И в подтверждение своих слов она однажды принесла портрет Маленького принца (его сам нарисовал замечательный французский писатель Антуан де Сент-Экзюпери) и повесила на стенку над Тимошиной кроватью. Мама и папа долго стояли перед портретом Маленького принца, взявшись за руки, и молча вспоминали что-то своё, к чему Тимоша не имел никакого отношения, потому что родился гораздо позже.
Когда родители ушли на работу, Тимоша долго рассматривал Маленького принца. Потом, когда чистил перед завтраком зубы, он рассматривал себя в зеркало, но никакого сходства не обнаружил. Уши у них были совершенно разные. Ну, разве у Маленького принца уши? Смех один. Глаза? Ну, абсолютно непохожие глаза! А носы?! Тут вообще говорить нечего, .у Маленького принца носа почти что и нет, зато у Тимоши!.. Особенно когда насморк!..
Вот только шарф! Длинный шарф Маленького принца был точь-в-точь такой же, как у Тимоши. Как увидел Тимоша этот шарф, сразу ему Маленького принца жалко стало. Ведь известно: человек, будь он хоть принц, хоть кто, просто так на шею здоровенный шарф наматывать не станет! Раз на шее шарф – Дуня это по себе очень даже хорошо знал,– значит, дело ясное: ангина!
«А вот ангина, будь она неладна! – говорил Иван Карлыч.– Это вам не фунт изюма».
И Тимоша с Иваном Карлычем был полностью согласен: то есть совершенно не фунт! Некоторые здоровяки – не будем называть их пофамильно – так вот, некоторые здоровяки из второго, из третьего и даже из четвёртого класса только и мечтали заболеть.
«Везёт же Дуне! – говорили они с завистью.– Только чуть-чуть по луже походил, даже не на самую глубину – и, пожалуйста, полчетверти болеет. А тут по пять порций мороженого съедаешь на катке – и хоть бы горло покраснело, хоть бы на одно деленьице температура поднялась! Счастливый ты, Дуня!»
Некоторые здоровяки думали, что болезнь – это вроде каникул. В школу ходить не надо! Уроки учить не надо! И никто за это не ругает, не дразнит лодырем, прогульщиком, а наоборот: все тебя жалеют! Подарки дарят! Всякими сластями угощают.
А ты валяешься целый день на кровати, уплетаешь бананы-апельсины со сгущёнкой и смотришь по телевизору все передачи подряд!
Эти некоторые здоровяки сами никогда-то не болели. Где им понять, что болезнь от слова «боль» происходит. И, стало быть, больных жалеют не зря… Болеть – ох, как трудно!
Тимоша-то это знал, к сожалению, очень хорошо.
Если бы некоторые здоровяки узнали, о чём мечталось Тимоше, они бы очень удивились, потому что мечты у него были о самых простых вещах. Здоровяки никогда бы не подумали, что об этом можно мечтать. Например, о том, чтобы летом бегать по лужам босиком, под дождём, зимой лепить снеговиков и кидаться снежками – без варежек! А весной и осенью ходить без галош, промачивать ноги. И круглый год есть мороженое!

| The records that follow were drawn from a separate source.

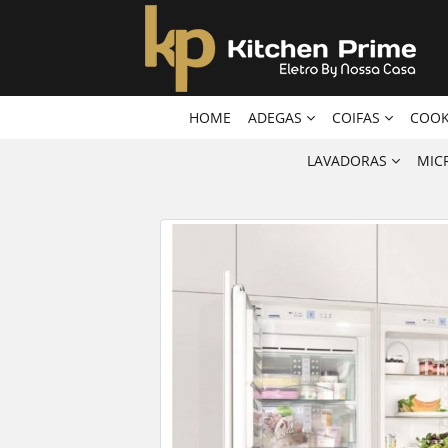
HOME
ADEGAS
COIFAS
COO
LAVADORAS
MIC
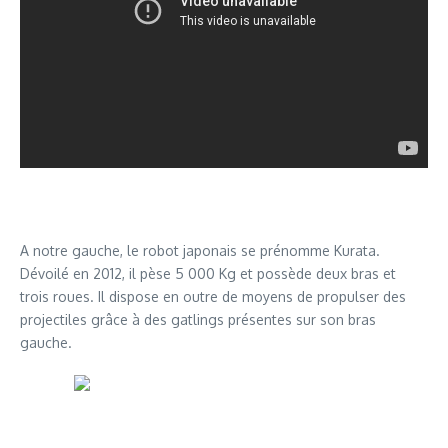
A notre gauche, le robot japonais se prénomme Kurata.
Dévoilé en 2012, il pèse 5 000 Kg et possède deux bras et
trois roues. Il dispose en outre de moyens de propulser des
projectiles grâce à des gatlings présentes sur son bras
gauche.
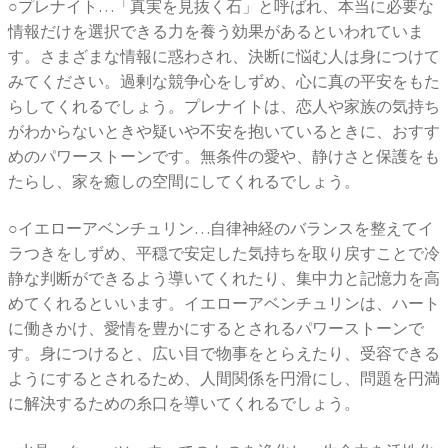
○プレナイト…「真実を見抜く石」と呼ばれ、本当に必要な
情報だけを選択できる力を養う効果があるといわれていま
す。さまざまな情報に惑わされ、決断に悩む人は身につけて
みてください。過剰な競争心をしずめ、心に真の平安をもた
らしてくれるでしょう。プレナイトは、恋人や家族の気持ち
がわからないときや疑いや不安を抱いているときに、おすす
めのパワーストーンです。無条件の愛や、静けさと保護をも
たらし、家を癒しの空間にしてくれるでしょう。
○イエローアベンチュリン…自律神経のバランスを整えてイ
ラつきをしずめ、平穏で安定した気持ちを取り戻すことで冷
静な判断ができるよう導いてくれたり、集中力と記憶力を高
めてくれるといいます。イエローアベンチュリンは、ハート
に働きかけ、愛情を豊かにするとされるパワーストーンで
す。身につけると、広い目で物事をとらえたり、受容できる
ようにするとされるため、人間関係を円滑にし、問題を円満
に解決するための糸口を導いてくれるでしょう。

Но чтобы не навалилась при этом душная температура и не болело горло, словно туда гвоздей наколотили.
Он мечтал ходить в школу каждый день и получать отметки не только по русскому языку и математике, но и по физкультуре, и по пению, от которых он вечно был освобождён.
Он мечтал о том, чтобы в их квартире, где пахло лекарствами и даже радио говорило вполголоса, каждое утро громко трезвонил будильник!
Будильник-то у Тимоши был замечательный. Довоенный. Дедушкин. У Будильника был похожий на шляпку гриба здоровенный никелированный звонок, а на задней стенке брякали две серьги с полустёртыми лихими надписями: «Ход» и «Бой».
Старый Будильник работал, не зная усталости. Круглые сутки он считал минуты, пересыпал секунды и складывал их в часы, дни и годы. А в те редкие дни, когда мальчик был здоров, по утрам Будильник звонил. И тогда казалось, что там, внизу, под окнами дома, где шипели шинами и завывали троллейбусы, вдруг затрезвонил весёлый весенний трамвай (хотя трамваи здесь сроду не ходили, тут и рельсов-то не было!).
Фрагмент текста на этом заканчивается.